Le média ne se serait donc pas tenu sage, en révélant, à l’automne 2025, la manière dont la municipalité d’extrême droite met des bâtons dans les roues des commerces « tenus par des Maghrébins ou des Latino-Américains ». « Alors, voilà, le Rassemblement national n’aime pas qu’on enquête sur ses pratiques et utilise ce qu’on appelle dans le milieu : les procès-baillons. […] Comme contre nos collègues de L’Empaillé, La Marseillaise, StreetPress et bien d’autres », dénonce ainsi la rédaction du pays d’Arles. On aurait du mal à la contredire. Il suffit de prendre l’exemple de StreetPress : en décembre 2025, le média listait ses « treize procès sur le dos » de part de médias ou figures de droite ou d’extrême droite. Ayant copublié l’enquête de L’Arlésienne, le média ajoute même un quatorzième procès à son agenda déjà bien chargé.

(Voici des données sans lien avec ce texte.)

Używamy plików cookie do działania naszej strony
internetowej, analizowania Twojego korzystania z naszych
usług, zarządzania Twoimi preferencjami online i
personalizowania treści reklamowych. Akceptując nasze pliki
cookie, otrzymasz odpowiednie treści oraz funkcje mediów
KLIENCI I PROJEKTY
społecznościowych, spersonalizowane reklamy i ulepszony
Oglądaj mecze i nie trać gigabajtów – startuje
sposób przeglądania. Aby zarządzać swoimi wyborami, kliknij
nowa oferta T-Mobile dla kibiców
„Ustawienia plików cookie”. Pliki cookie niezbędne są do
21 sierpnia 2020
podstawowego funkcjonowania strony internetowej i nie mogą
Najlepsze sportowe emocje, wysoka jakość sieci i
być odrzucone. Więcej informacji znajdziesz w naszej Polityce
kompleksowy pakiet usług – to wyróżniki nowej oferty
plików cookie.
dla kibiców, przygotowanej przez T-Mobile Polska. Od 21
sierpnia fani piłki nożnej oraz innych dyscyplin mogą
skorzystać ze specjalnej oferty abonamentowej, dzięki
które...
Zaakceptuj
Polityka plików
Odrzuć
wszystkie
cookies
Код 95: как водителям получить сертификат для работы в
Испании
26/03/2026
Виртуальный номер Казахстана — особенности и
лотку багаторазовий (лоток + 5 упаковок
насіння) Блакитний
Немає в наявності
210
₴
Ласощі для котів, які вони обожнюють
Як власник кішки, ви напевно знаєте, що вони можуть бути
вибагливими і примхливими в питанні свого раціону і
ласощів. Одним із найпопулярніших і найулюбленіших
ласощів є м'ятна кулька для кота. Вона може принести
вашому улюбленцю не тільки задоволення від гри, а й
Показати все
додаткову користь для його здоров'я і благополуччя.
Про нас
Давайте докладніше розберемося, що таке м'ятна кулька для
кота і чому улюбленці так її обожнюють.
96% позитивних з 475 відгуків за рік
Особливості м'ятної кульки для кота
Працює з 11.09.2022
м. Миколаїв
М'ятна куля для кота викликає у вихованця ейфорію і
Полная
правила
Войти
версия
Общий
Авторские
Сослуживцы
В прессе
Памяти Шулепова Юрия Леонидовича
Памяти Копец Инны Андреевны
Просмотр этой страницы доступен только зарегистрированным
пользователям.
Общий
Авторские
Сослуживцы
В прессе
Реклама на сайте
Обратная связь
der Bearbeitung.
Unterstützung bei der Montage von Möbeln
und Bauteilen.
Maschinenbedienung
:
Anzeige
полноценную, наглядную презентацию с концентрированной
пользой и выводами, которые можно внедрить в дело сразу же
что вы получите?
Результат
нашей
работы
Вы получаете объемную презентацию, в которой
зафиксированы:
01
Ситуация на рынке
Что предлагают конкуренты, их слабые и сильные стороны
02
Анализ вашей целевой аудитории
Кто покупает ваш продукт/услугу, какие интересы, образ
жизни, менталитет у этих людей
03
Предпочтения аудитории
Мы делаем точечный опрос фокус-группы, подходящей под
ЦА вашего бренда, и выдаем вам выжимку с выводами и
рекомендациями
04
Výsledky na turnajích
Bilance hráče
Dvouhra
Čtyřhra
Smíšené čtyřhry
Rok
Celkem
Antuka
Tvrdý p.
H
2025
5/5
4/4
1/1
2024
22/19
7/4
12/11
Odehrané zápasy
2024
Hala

Une troisième victoire judiciaire en un mois pour un média libre

Mais la nouvelle année s’accompagne aussi de bonnes nouvelles. Le 9 janvier 2026, le journal occitan L’Empaillé célébrait sa « victoire ! » après l’abandon des poursuites lors de son procès pour diffamation face à la mairie RN de Perpignan. Puis, une semaine plus tard, le 17 janvier, c’était au tour d’un autre indé montpelliérain, Le Poing, de confirmer sa relaxe trois mois plus tôt, « à la suite d’une plainte pour diffamation de Dorian M., néonazi ». Jamais deux sans trois : Rue89 Lyon a annoncé mardi 20 janvier une décision de justice similaire face aux accusations de diffamation du multimillionnaire et candidat de droite aux municipales, Jean-Michel Aulas, et de son fils Alexandre. À l’inverse du Poing, le tribunal de Lyon a cette fois condamné le père et son fils « à rembourser [les] frais de justice » du média.

Ces joies seront de courte durée pour les lecteurs des indés. Quelques heures plus tard, Rue89 Lyon précisait que les Aulas « ont annoncé leur volonté de faire appel […] selon plusieurs confrères ». Le même jour, L’Arlésienne indiquait le report de son procès du 21 janvier « dans un délai de 2 à 4 semaines », prolongeant un peu plus sa galère. Et après eux, d’autres procès-bâillons viseront vraisemblablement d’autres médias indépendants. Il est plus que jamais temps de les soutenir.